What is required: The answer is every line of the records that holds the word "rownum", copied in full.

◇ ◇ ◇ ◇ ◇

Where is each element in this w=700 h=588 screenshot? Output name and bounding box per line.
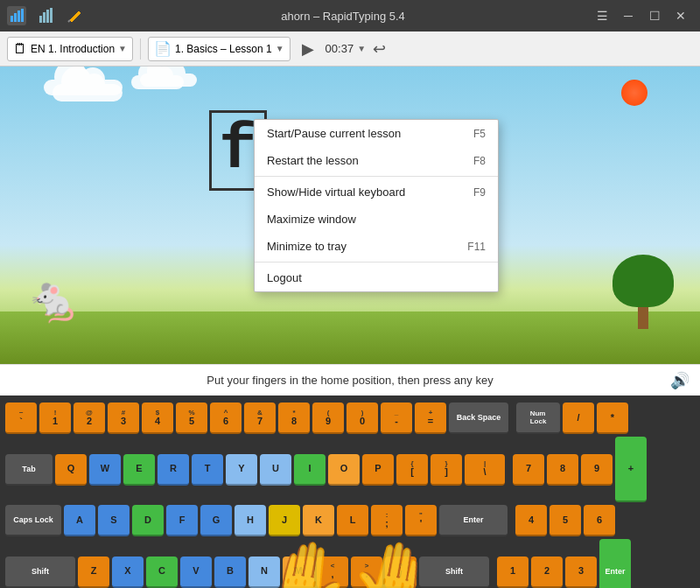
key-np-6[interactable]: 6 [584,505,615,536]
key-minus[interactable]: _- [381,402,412,434]
ctx-minimize-tray-shortcut: F11 [467,241,486,253]
key-j[interactable]: J [269,505,300,536]
key-backtick[interactable]: ~` [5,402,37,434]
key-tab[interactable]: Tab [5,454,52,486]
key-e[interactable]: E [123,454,155,486]
key-y[interactable]: Y [226,454,257,486]
key-o[interactable]: O [328,454,360,486]
keyboard-area: ~` !1 @2 #3 $4 %5 ^6 &7 *8 (9 )0 [0,396,700,588]
ctx-restart[interactable]: Restart the lesson F8 [255,147,498,174]
key-m[interactable]: M [283,556,314,588]
ctx-minimize-tray[interactable]: Minimize to tray F11 [255,233,498,260]
key-1[interactable]: !1 [39,402,71,434]
key-2[interactable]: @2 [74,402,105,434]
menu-button[interactable]: ☰ [590,4,614,28]
key-b[interactable]: B [214,556,246,588]
sun [621,80,648,106]
ctx-toggle-keyboard[interactable]: Show/Hide virtual keyboard F9 [255,178,498,206]
key-backslash[interactable]: |\ [465,454,505,486]
key-f[interactable]: F [166,505,198,536]
title-bar: ahorn – RapidTyping 5.4 ☰ ─ ☐ ✕ [0,0,700,32]
ctx-start-pause[interactable]: Start/Pause current lesson F5 [255,120,498,147]
key-numlock[interactable]: NumLock [516,402,560,434]
key-w[interactable]: W [89,454,121,486]
minimize-button[interactable]: ─ [616,4,640,28]
key-np-star[interactable]: * [597,402,628,434]
key-capslock[interactable]: Caps Lock [5,505,61,536]
svg-rect-5 [43,12,46,23]
svg-rect-2 [18,10,20,22]
highlighter-icon[interactable] [61,3,88,29]
key-q[interactable]: Q [55,454,87,486]
maximize-button[interactable]: ☐ [642,4,667,28]
key-g[interactable]: G [200,505,232,536]
key-period[interactable]: >. [351,556,382,588]
context-menu: Start/Pause current lesson F5 Restart th… [254,119,499,292]
key-np-3[interactable]: 3 [565,556,597,588]
key-np-enter[interactable]: Enter [599,539,631,588]
key-slash[interactable]: ?/ [385,556,416,588]
key-a[interactable]: A [64,505,95,536]
key-x[interactable]: X [112,556,144,588]
ctx-logout[interactable]: Logout [255,264,498,291]
key-0[interactable]: )0 [346,402,378,434]
key-np-2[interactable]: 2 [531,556,563,588]
key-7[interactable]: &7 [244,402,276,434]
window-controls: ☰ ─ ☐ ✕ [590,4,693,28]
key-6[interactable]: ^6 [210,402,242,434]
key-n[interactable]: N [248,556,280,588]
timer-display[interactable]: 00:37 ▼ [326,42,366,55]
key-enter[interactable]: Enter [439,505,508,536]
ctx-restart-label: Restart the lesson [267,154,359,167]
key-k[interactable]: K [303,505,334,536]
ctx-start-pause-label: Start/Pause current lesson [267,127,401,140]
key-np-1[interactable]: 1 [497,556,528,588]
close-button[interactable]: ✕ [668,4,693,28]
key-t[interactable]: T [192,454,223,486]
key-np-8[interactable]: 8 [547,454,578,486]
course-selector[interactable]: 🗒 EN 1. Introduction ▼ [7,37,133,61]
svg-rect-0 [10,16,13,22]
key-v[interactable]: V [180,556,212,588]
tree [612,255,674,329]
key-z[interactable]: Z [78,556,109,588]
key-semicolon[interactable]: :; [371,505,402,536]
key-np-5[interactable]: 5 [550,505,581,536]
lesson-selector[interactable]: 📄 1. Basics – Lesson 1 ▼ [148,37,290,61]
key-np-9[interactable]: 9 [581,454,612,486]
key-c[interactable]: C [146,556,178,588]
key-equals[interactable]: += [415,402,446,434]
key-lbracket[interactable]: {[ [396,454,428,486]
key-s[interactable]: S [98,505,130,536]
key-np-plus[interactable]: + [615,437,647,502]
undo-button[interactable]: ↩ [373,39,386,59]
key-p[interactable]: P [362,454,394,486]
key-l[interactable]: L [337,505,368,536]
key-np-4[interactable]: 4 [515,505,547,536]
volume-icon[interactable]: 🔊 [670,371,690,390]
key-rbracket[interactable]: }] [430,454,462,486]
key-3[interactable]: #3 [108,402,139,434]
ctx-maximize[interactable]: Maximize window [255,206,498,233]
key-backspace[interactable]: Back Space [449,402,508,434]
key-quote[interactable]: "' [405,505,437,536]
key-d[interactable]: D [132,505,164,536]
key-i[interactable]: I [294,454,326,486]
key-4[interactable]: $4 [142,402,173,434]
key-shift-left[interactable]: Shift [5,556,75,588]
chart-icon[interactable] [33,3,60,29]
key-np-slash[interactable]: / [563,402,594,434]
key-u[interactable]: U [260,454,291,486]
key-np-7[interactable]: 7 [513,454,544,486]
ctx-logout-label: Logout [267,271,302,284]
key-comma[interactable]: <, [317,556,348,588]
key-shift-right[interactable]: Shift [419,556,489,588]
key-8[interactable]: *8 [278,402,310,434]
svg-rect-6 [46,10,49,23]
ground [0,312,700,364]
key-h[interactable]: H [234,505,266,536]
key-9[interactable]: (9 [312,402,344,434]
key-r[interactable]: R [158,454,189,486]
key-5[interactable]: %5 [176,402,207,434]
play-button[interactable]: ▶ [296,37,320,61]
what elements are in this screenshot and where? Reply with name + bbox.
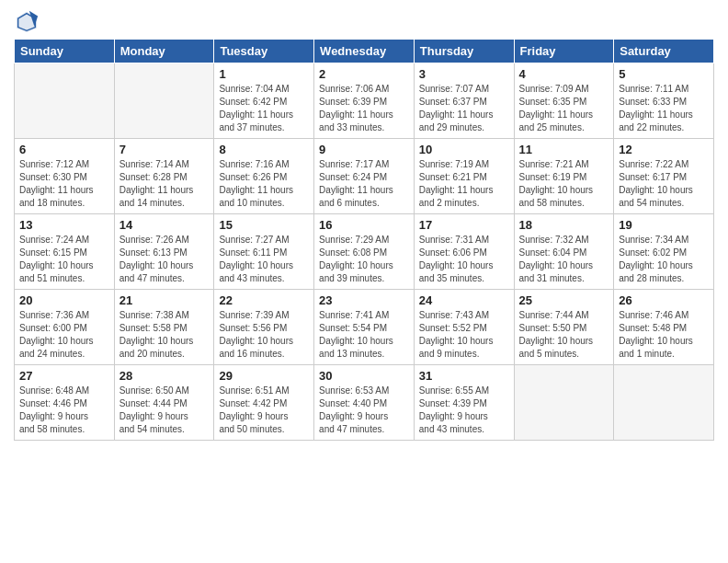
calendar-cell: 15Sunrise: 7:27 AM Sunset: 6:11 PM Dayli…: [214, 214, 314, 290]
calendar-cell: 9Sunrise: 7:17 AM Sunset: 6:24 PM Daylig…: [314, 139, 415, 214]
day-number: 11: [519, 143, 609, 156]
calendar-cell: 3Sunrise: 7:07 AM Sunset: 6:37 PM Daylig…: [414, 63, 514, 139]
calendar-cell: 8Sunrise: 7:16 AM Sunset: 6:26 PM Daylig…: [214, 139, 314, 214]
day-info: Sunrise: 7:24 AM Sunset: 6:15 PM Dayligh…: [19, 234, 109, 285]
day-info: Sunrise: 6:50 AM Sunset: 4:44 PM Dayligh…: [119, 385, 210, 436]
day-number: 10: [419, 143, 509, 156]
day-info: Sunrise: 7:17 AM Sunset: 6:24 PM Dayligh…: [319, 158, 409, 210]
day-number: 5: [619, 67, 709, 81]
day-info: Sunrise: 7:36 AM Sunset: 6:00 PM Dayligh…: [19, 309, 109, 361]
calendar-cell: 17Sunrise: 7:31 AM Sunset: 6:06 PM Dayli…: [414, 214, 514, 290]
day-info: Sunrise: 7:44 AM Sunset: 5:50 PM Dayligh…: [519, 309, 609, 361]
day-header-wednesday: Wednesday: [314, 40, 415, 63]
day-info: Sunrise: 6:53 AM Sunset: 4:40 PM Dayligh…: [319, 385, 409, 436]
day-info: Sunrise: 7:09 AM Sunset: 6:35 PM Dayligh…: [519, 83, 609, 134]
page-header: [14, 9, 714, 35]
day-info: Sunrise: 7:43 AM Sunset: 5:52 PM Dayligh…: [419, 309, 509, 361]
calendar-cell: [614, 365, 714, 441]
day-info: Sunrise: 6:51 AM Sunset: 4:42 PM Dayligh…: [219, 385, 309, 436]
day-header-friday: Friday: [514, 40, 614, 63]
day-number: 23: [319, 293, 409, 307]
calendar-cell: 29Sunrise: 6:51 AM Sunset: 4:42 PM Dayli…: [214, 365, 314, 441]
calendar-cell: 18Sunrise: 7:32 AM Sunset: 6:04 PM Dayli…: [514, 214, 614, 290]
day-number: 2: [319, 67, 409, 81]
day-number: 26: [619, 293, 709, 307]
calendar-cell: 20Sunrise: 7:36 AM Sunset: 6:00 PM Dayli…: [15, 290, 115, 365]
calendar-cell: 19Sunrise: 7:34 AM Sunset: 6:02 PM Dayli…: [614, 214, 714, 290]
day-number: 3: [419, 67, 509, 81]
day-info: Sunrise: 7:14 AM Sunset: 6:28 PM Dayligh…: [119, 158, 210, 210]
week-row-3: 20Sunrise: 7:36 AM Sunset: 6:00 PM Dayli…: [15, 290, 714, 365]
day-number: 14: [119, 218, 210, 232]
day-info: Sunrise: 7:22 AM Sunset: 6:17 PM Dayligh…: [619, 158, 709, 210]
day-number: 31: [419, 369, 509, 383]
day-info: Sunrise: 7:41 AM Sunset: 5:54 PM Dayligh…: [319, 309, 409, 361]
logo: [14, 9, 43, 35]
calendar-cell: 1Sunrise: 7:04 AM Sunset: 6:42 PM Daylig…: [214, 63, 314, 139]
day-info: Sunrise: 7:39 AM Sunset: 5:56 PM Dayligh…: [219, 309, 309, 361]
day-headers-row: SundayMondayTuesdayWednesdayThursdayFrid…: [15, 40, 714, 63]
day-info: Sunrise: 7:26 AM Sunset: 6:13 PM Dayligh…: [119, 234, 210, 285]
day-number: 9: [319, 143, 409, 156]
day-number: 25: [519, 293, 609, 307]
calendar-cell: 30Sunrise: 6:53 AM Sunset: 4:40 PM Dayli…: [314, 365, 415, 441]
day-info: Sunrise: 7:07 AM Sunset: 6:37 PM Dayligh…: [419, 83, 509, 134]
day-header-monday: Monday: [114, 40, 214, 63]
day-info: Sunrise: 7:11 AM Sunset: 6:33 PM Dayligh…: [619, 83, 709, 134]
calendar-cell: [15, 63, 115, 139]
day-number: 19: [619, 218, 709, 232]
day-info: Sunrise: 7:38 AM Sunset: 5:58 PM Dayligh…: [119, 309, 210, 361]
week-row-1: 6Sunrise: 7:12 AM Sunset: 6:30 PM Daylig…: [15, 139, 714, 214]
day-number: 8: [219, 143, 309, 156]
day-number: 13: [19, 218, 109, 232]
calendar-table: SundayMondayTuesdayWednesdayThursdayFrid…: [14, 39, 714, 441]
day-header-sunday: Sunday: [15, 40, 115, 63]
calendar-cell: 22Sunrise: 7:39 AM Sunset: 5:56 PM Dayli…: [214, 290, 314, 365]
calendar-cell: 4Sunrise: 7:09 AM Sunset: 6:35 PM Daylig…: [514, 63, 614, 139]
day-number: 6: [19, 143, 109, 156]
day-number: 20: [19, 293, 109, 307]
day-number: 4: [519, 67, 609, 81]
day-info: Sunrise: 7:19 AM Sunset: 6:21 PM Dayligh…: [419, 158, 509, 210]
calendar-cell: 2Sunrise: 7:06 AM Sunset: 6:39 PM Daylig…: [314, 63, 415, 139]
day-header-tuesday: Tuesday: [214, 40, 314, 63]
week-row-4: 27Sunrise: 6:48 AM Sunset: 4:46 PM Dayli…: [15, 365, 714, 441]
week-row-0: 1Sunrise: 7:04 AM Sunset: 6:42 PM Daylig…: [15, 63, 714, 139]
calendar-cell: 12Sunrise: 7:22 AM Sunset: 6:17 PM Dayli…: [614, 139, 714, 214]
calendar-cell: [114, 63, 214, 139]
day-number: 28: [119, 369, 210, 383]
calendar-cell: 26Sunrise: 7:46 AM Sunset: 5:48 PM Dayli…: [614, 290, 714, 365]
day-info: Sunrise: 7:04 AM Sunset: 6:42 PM Dayligh…: [219, 83, 309, 134]
day-number: 17: [419, 218, 509, 232]
day-number: 15: [219, 218, 309, 232]
calendar-cell: 16Sunrise: 7:29 AM Sunset: 6:08 PM Dayli…: [314, 214, 415, 290]
day-info: Sunrise: 7:16 AM Sunset: 6:26 PM Dayligh…: [219, 158, 309, 210]
day-number: 29: [219, 369, 309, 383]
calendar-cell: 24Sunrise: 7:43 AM Sunset: 5:52 PM Dayli…: [414, 290, 514, 365]
day-header-saturday: Saturday: [614, 40, 714, 63]
day-info: Sunrise: 7:32 AM Sunset: 6:04 PM Dayligh…: [519, 234, 609, 285]
calendar-cell: 10Sunrise: 7:19 AM Sunset: 6:21 PM Dayli…: [414, 139, 514, 214]
calendar-cell: 27Sunrise: 6:48 AM Sunset: 4:46 PM Dayli…: [15, 365, 115, 441]
day-number: 16: [319, 218, 409, 232]
calendar-cell: 13Sunrise: 7:24 AM Sunset: 6:15 PM Dayli…: [15, 214, 115, 290]
calendar-cell: 25Sunrise: 7:44 AM Sunset: 5:50 PM Dayli…: [514, 290, 614, 365]
calendar-cell: 21Sunrise: 7:38 AM Sunset: 5:58 PM Dayli…: [114, 290, 214, 365]
day-number: 1: [219, 67, 309, 81]
day-info: Sunrise: 7:34 AM Sunset: 6:02 PM Dayligh…: [619, 234, 709, 285]
day-info: Sunrise: 6:55 AM Sunset: 4:39 PM Dayligh…: [419, 385, 509, 436]
calendar-cell: 14Sunrise: 7:26 AM Sunset: 6:13 PM Dayli…: [114, 214, 214, 290]
day-header-thursday: Thursday: [414, 40, 514, 63]
day-number: 24: [419, 293, 509, 307]
day-number: 30: [319, 369, 409, 383]
day-info: Sunrise: 7:31 AM Sunset: 6:06 PM Dayligh…: [419, 234, 509, 285]
calendar-cell: 23Sunrise: 7:41 AM Sunset: 5:54 PM Dayli…: [314, 290, 415, 365]
calendar-cell: 5Sunrise: 7:11 AM Sunset: 6:33 PM Daylig…: [614, 63, 714, 139]
day-info: Sunrise: 7:06 AM Sunset: 6:39 PM Dayligh…: [319, 83, 409, 134]
day-number: 7: [119, 143, 210, 156]
day-info: Sunrise: 6:48 AM Sunset: 4:46 PM Dayligh…: [19, 385, 109, 436]
day-info: Sunrise: 7:46 AM Sunset: 5:48 PM Dayligh…: [619, 309, 709, 361]
day-info: Sunrise: 7:27 AM Sunset: 6:11 PM Dayligh…: [219, 234, 309, 285]
logo-icon: [14, 9, 40, 35]
calendar-cell: 6Sunrise: 7:12 AM Sunset: 6:30 PM Daylig…: [15, 139, 115, 214]
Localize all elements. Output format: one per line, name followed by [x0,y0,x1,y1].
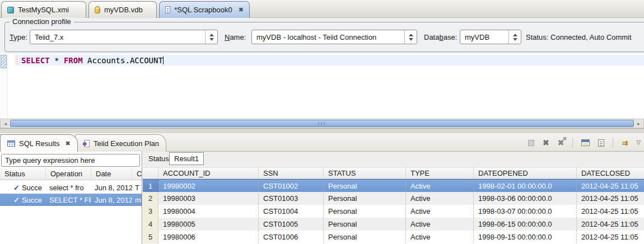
history-row[interactable]: ✓Succe select * fro Jun 8, 2012 T [0,181,142,194]
results-toolbar: ✖ ✖✖ ⇉ ▽ [528,137,641,149]
success-check-icon: ✓ [13,196,20,204]
display-result-text-icon[interactable] [598,139,604,147]
account-id-cell: 19980005 [158,218,259,231]
table-row[interactable]: 4 19980005 CST01005 Personal Active 1998… [143,218,644,231]
status-cell: Succe [22,196,42,204]
tab-label: SQL Results [19,139,60,148]
connection-status-text: Status: Connected, Auto Commit [526,33,632,41]
editor-horizontal-scrollbar[interactable]: ◂ ▸ [0,119,644,128]
type-cell: Active [406,180,474,192]
editor-tab-bar: TestMySQL.xmi myVDB.vdb *SQL Scrapbook0 … [0,0,644,18]
database-value: myVDB [460,33,508,41]
ssn-cell: CST01003 [259,192,324,205]
date-cell: Jun 8, 2012 [91,184,132,192]
tab-testmysql-xmi[interactable]: TestMySQL.xmi [1,1,86,18]
remove-result-icon[interactable]: ✖ [543,139,549,147]
tab-result1[interactable]: Result1 [169,152,204,165]
type-combobox[interactable]: Teiid_7.x [30,30,218,44]
dateopened-cell: 1998-06-15 00:00:00.0 [474,218,577,231]
dateclosed-cell: 2012-04-25 11:05 [577,192,644,205]
date-cell: Jun 8, 2012 [91,196,132,204]
toolbar-separator [613,138,613,148]
column-header-type[interactable]: TYPE [406,167,474,179]
spinner-icon[interactable] [508,30,521,44]
scrollbar-thumb[interactable] [10,120,634,127]
sql-keyword: FROM [64,56,83,65]
spinner-icon[interactable] [404,30,417,44]
database-combobox[interactable]: myVDB [460,30,521,44]
query-filter-input[interactable] [1,154,140,167]
terminate-query-icon[interactable] [528,140,534,146]
status-cell: Personal [324,231,406,243]
status-cell: Personal [324,192,406,205]
sql-results-view: SQL Results ✖ ◆ Teiid Execution Plan ✖ ✖… [0,133,644,244]
column-header-status[interactable]: STATUS [324,167,406,179]
name-combobox[interactable]: myVDB - localhost - Teiid Connection [251,30,417,44]
remove-all-results-icon[interactable]: ✖✖ [558,139,564,147]
column-header-connection[interactable]: C [132,168,142,180]
query-history-panel: Status Operation Date C ✓Succe select * … [0,152,142,244]
column-header-account-id[interactable]: ACCOUNT_ID [158,167,259,179]
status-cell: Personal [324,205,406,218]
tab-label: TestMySQL.xmi [18,6,69,14]
table-row[interactable]: 3 19980004 CST01004 Personal Active 1998… [143,205,644,218]
sash-divider[interactable] [0,128,644,133]
column-header-ssn[interactable]: SSN [259,167,324,179]
column-header-date[interactable]: Date [91,168,132,180]
result-sub-tabs: Status Result1 [143,152,644,166]
type-cell: Active [406,205,474,218]
operation-cell: select * fro [46,184,91,192]
table-row[interactable]: 2 19980003 CST01003 Personal Active 1998… [143,192,644,205]
account-id-cell: 19980003 [158,192,259,205]
close-icon[interactable]: ✖ [66,140,71,147]
account-id-cell: 19980004 [158,205,259,218]
type-cell: Active [406,218,474,231]
sql-editor[interactable]: SELECT * FROM Accounts.ACCOUNT [0,54,644,119]
column-header-dateopened[interactable]: DATEOPENED [474,167,577,179]
connection-profile-groupbox: Connection profile Type: Teiid_7.x Name:… [4,22,644,52]
tab-label: *SQL Scrapbook0 [174,6,232,14]
range-indicator-icon [1,55,7,68]
column-header-rownum[interactable] [143,167,158,179]
close-icon[interactable]: ✖ [239,7,244,13]
table-row[interactable]: 1 19980002 CST01002 Personal Active 1998… [143,179,644,192]
view-tab-bar: SQL Results ✖ ◆ Teiid Execution Plan ✖ ✖… [0,133,644,152]
ssn-cell: CST01004 [259,205,324,218]
toolbar-separator [572,138,573,148]
rownum-cell: 5 [143,231,158,243]
account-id-cell: 19980002 [158,180,259,192]
tab-sql-scrapbook0[interactable]: *SQL Scrapbook0 ✖ [159,1,250,18]
column-header-status[interactable]: Status [0,168,46,180]
column-header-operation[interactable]: Operation [46,168,91,180]
scroll-left-icon[interactable]: ◂ [1,120,10,127]
scroll-lock-icon[interactable]: ⇉ [622,139,628,147]
connection-cell: T [132,184,142,192]
table-row[interactable]: 5 19980006 CST01006 Personal Active 1998… [143,231,644,243]
dateopened-cell: 1998-09-15 00:00:00.0 [474,231,577,243]
tab-label: myVDB.vdb [104,6,143,14]
tab-myvdb-vdb[interactable]: myVDB.vdb [88,1,157,18]
status-cell: Succe [22,184,42,192]
name-label: Name: [225,33,246,41]
history-row-selected[interactable]: ✓Succe SELECT * FR Jun 8, 2012 m [0,194,142,206]
sql-statement[interactable]: SELECT * FROM Accounts.ACCOUNT [21,56,164,65]
spinner-icon[interactable] [205,30,217,44]
name-value: myVDB - localhost - Teiid Connection [252,33,404,41]
tab-sql-results[interactable]: SQL Results ✖ [0,134,78,152]
table-icon [7,140,15,147]
result-table-header: ACCOUNT_ID SSN STATUS TYPE DATEOPENED DA… [143,167,644,179]
view-menu-icon[interactable]: ▽ [636,140,641,146]
rownum-cell: 1 [143,180,158,192]
operation-cell: SELECT * FR [46,196,91,204]
scroll-right-icon[interactable]: ▸ [634,120,643,127]
text-caret [163,57,164,64]
column-header-dateclosed[interactable]: DATECLOSED [577,167,644,179]
dateclosed-cell: 2012-04-25 11:05 [577,231,644,243]
display-result-window-icon[interactable] [581,139,590,146]
type-label: Type: [10,33,27,41]
result-panel: Status Result1 ACCOUNT_ID SSN STATUS TYP… [143,152,644,244]
success-check-icon: ✓ [13,184,20,192]
dateclosed-cell: 2012-04-25 11:05 [577,180,644,192]
sql-text: Accounts.ACCOUNT [83,56,163,65]
tab-teiid-execution-plan[interactable]: ◆ Teiid Execution Plan [75,134,166,152]
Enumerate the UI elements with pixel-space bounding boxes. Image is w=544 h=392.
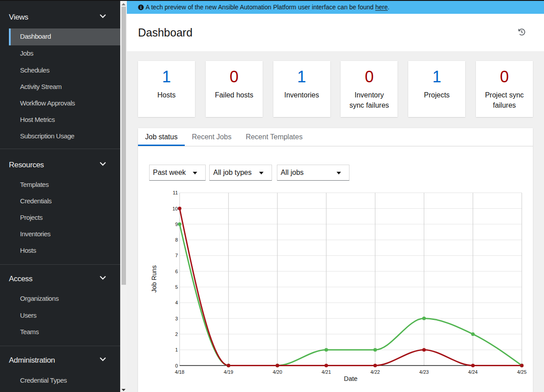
svg-text:4/24: 4/24: [468, 369, 478, 375]
svg-text:4/18: 4/18: [175, 369, 184, 375]
svg-text:4/19: 4/19: [224, 369, 233, 375]
svg-text:11: 11: [173, 190, 178, 195]
svg-text:4/22: 4/22: [370, 369, 380, 375]
svg-text:4/23: 4/23: [419, 369, 429, 375]
svg-text:1: 1: [175, 347, 178, 352]
svg-text:4/20: 4/20: [272, 369, 282, 375]
svg-text:10: 10: [172, 206, 178, 211]
svg-text:4/21: 4/21: [321, 369, 331, 375]
svg-text:9: 9: [175, 222, 178, 227]
svg-text:4: 4: [175, 300, 178, 305]
svg-text:0: 0: [175, 363, 178, 368]
svg-text:Job Runs: Job Runs: [151, 265, 158, 292]
svg-text:Date: Date: [344, 375, 357, 382]
svg-text:8: 8: [175, 237, 178, 242]
svg-text:5: 5: [175, 284, 178, 290]
svg-text:6: 6: [175, 269, 178, 274]
svg-text:4/25: 4/25: [517, 369, 526, 375]
svg-text:7: 7: [175, 253, 178, 258]
svg-text:3: 3: [175, 316, 178, 321]
svg-text:2: 2: [175, 331, 178, 337]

◇ ◇ ◇ ◇ ◇

Reply to the task:
column-header-rownum[interactable] [143,167,158,179]
rownum-cell: 5 [143,231,158,243]
rownum-cell: 1 [143,180,158,192]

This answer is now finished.